На мой вопрос, видит ли он хоть какие-нибудь доводы, по сравнению с обычными, у Бома (Тамм добавил: де Бройля, Вижье и др. [84] ), Бор улыбнулся всей мощью своей огромной улыбки, выставив вперед киль верхней челюсти. Морщинки, расходясь от углов глаз, покрыли щеки, голубые глаза засияли доброй усмешкой бога, который знает, и ответил: «Oh, no,… not a slightest new argument» («О, нет, … ни малейшего нового аргумента!»), «И вообще, — проговорил он, — теперь уже невозможно backward motion («движение назад»). Квантовая механика положила начало новому этапу, как и теория относительности, и возвратиться назад невозможно». Гинзбург спросил его, что он думает о новой теории. [85] Но Бор ответил вяло. Говоря, он не всегда сразу «разогревается».
84
Д. Бом — американский (потом английский) физик-теоретик; Л. де Бройль — один из создателей волновой теории материи и его сотрудник А. Вижье — французские теоретики. Все они много лет пытались создать теорию, которая избавила бы квантовую механику от таких непонятных с точки зрения классической физики принципиально важных явлений, как редукция пакета и т. п.
85
Имелись в виду многочисленные попытки создания новой квантовой теории частиц и полей, начавшиеся в середине 50-х годов.
Потом Бор пошел в конференц-зал, который был набит битком — человек 700. Были и философы — пришли, конечно, смотреть идеалиста. [86]

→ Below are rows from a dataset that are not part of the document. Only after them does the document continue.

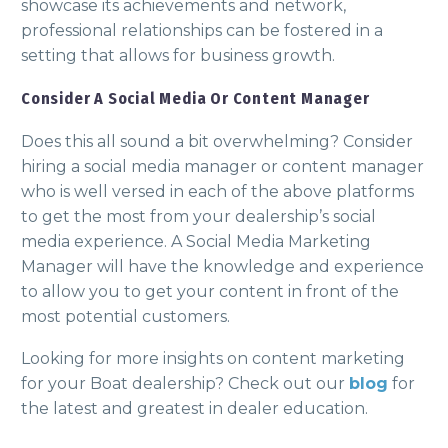
showcase its achievements and network,
professional relationships can be fostered in a
setting that allows for business growth.
Consider A Social Media Or Content Manager
Does this all sound a bit overwhelming? Consider
hiring a social media manager or content manager
who is well versed in each of the above platforms
to get the most from your dealership’s social
media experience. A Social Media Marketing
Manager will have the knowledge and experience
to allow you to get your content in front of the
most potential customers.
Looking for more insights on content marketing
for your Boat dealership? Check out our
blog
for
the latest and greatest in dealer education.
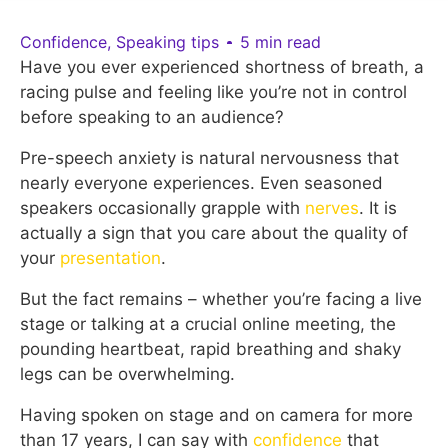
Confidence
,
Speaking tips
5 min read
Have you ever experienced shortness of breath, a
racing pulse and feeling like you’re not in control
before speaking to an audience?
Pre-speech anxiety is natural nervousness that
nearly everyone experiences. Even seasoned
speakers occasionally grapple with
nerves
. It is
actually a sign that you care about the quality of
your
presentation
.
But the fact remains – whether you’re facing a live
stage or talking at a crucial online meeting, the
pounding heartbeat, rapid breathing and shaky
legs can be overwhelming.
Having spoken on stage and on camera for more
than 17 years, I can say with
confidence
that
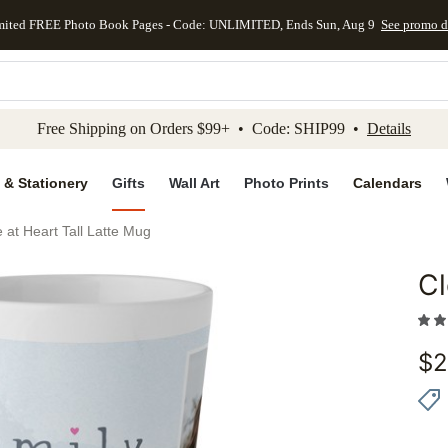
mited FREE Photo Book Pages - Code: UNLIMITED, Ends Sun, Aug 9
See promo d
kip to main content
Skip to footer
Accessibility Stateme
Free Shipping on Orders $99+ • Code: SHIP99 •
Details
 & Stationery
Gifts
Wall Art
Photo Prints
Calendars
 at Heart Tall Latte Mug
Cl
Add to 
$
2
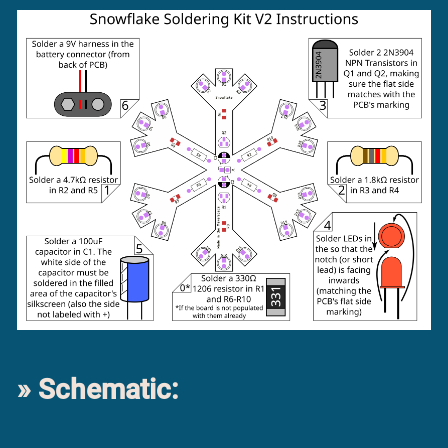
Schematic:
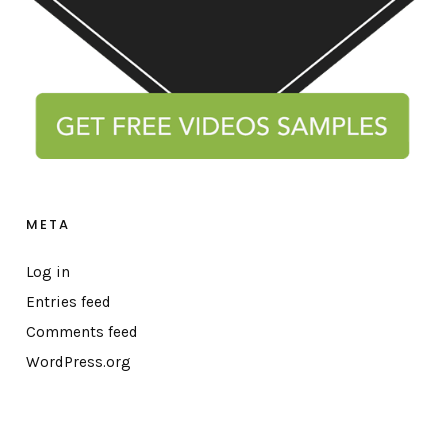
META
Log in
Entries feed
Comments feed
WordPress.org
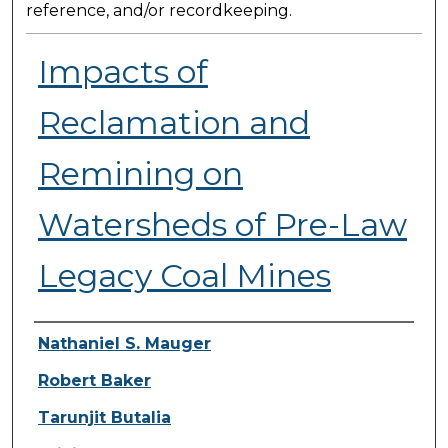
reference, and/or recordkeeping.
Impacts of
Reclamation and
Remining on
Watersheds of Pre-Law
Legacy Coal Mines
Presenter Information
Nathaniel S. Mauger
Robert Baker
Tarunjit Butalia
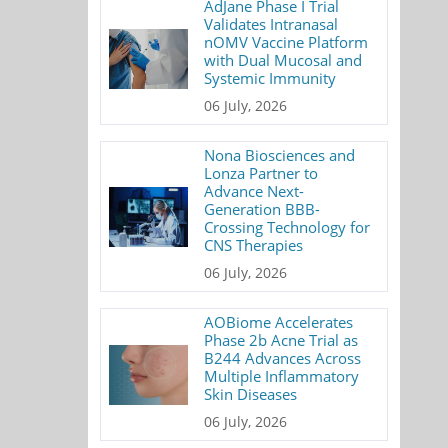
AdJane Phase I Trial
Validates Intranasal
nOMV Vaccine Platform
with Dual Mucosal and
Systemic Immunity
06 July, 2026
Nona Biosciences and
Lonza Partner to
Advance Next-
Generation BBB-
Crossing Technology for
CNS Therapies
06 July, 2026
AOBiome Accelerates
Phase 2b Acne Trial as
B244 Advances Across
Multiple Inflammatory
Skin Diseases
06 July, 2026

После обычных неполадок с микрофоном Бор начал свою лекцию. Тамм переводил — блестяще. Поразительно, как и сам Бор, и Тамм могут выносить такое напряжение. В зале было душно, особенно при зашторенных окнах, хотя все три двери в дальней стене напротив эстрады были раскрыты. Было видно, что народ стоит и там, и в фойе.
Бор говорил все о том же, почти то же самое, что в 1934 г. в Большой физической аудитории старого физфака, когда тоже переводил Тамм. Он по-прежнему в той же эпохе парадоксов и споров с Эйнштейном, но каждый раз, когда он раскрывает сущность парадокса, объясняет, почему Эйнштейн был неправ, его лицо снова все освещается радостной и немного торжествующей улыбкой осознания. Излагая первый парадокс — с двумя щелями — и говоря о предложении Эйнштейна определить, через какую щель прошел электрон, Бор серьезно и даже с оттенком тревоги добавляет: «Это был очень страшный момент. Ведь если бы предположение Эйнштейна оказалось правильным, то это означало бы крушение всей создавшейся стройной системы». При этом он смотрит несколько вверх, закатив глаза, видны белки его больших глаз и крупный, не загнутый вниз нос вызывающе задран.
86
Прошу извинить меня за то, что я здесь дал выход накопившемуся раздражению против наших философов-вульгаризаторов, осуждавших Бора (за «буржуазный идеализм»), а заодно и наших физиков, разделявших его взгляды и принимавших его теорию. На самом деле после 1953 г. положение в философии, хотя и постепенно, сильно менялось к лучшему (см. «Дополнение» к этому очерку).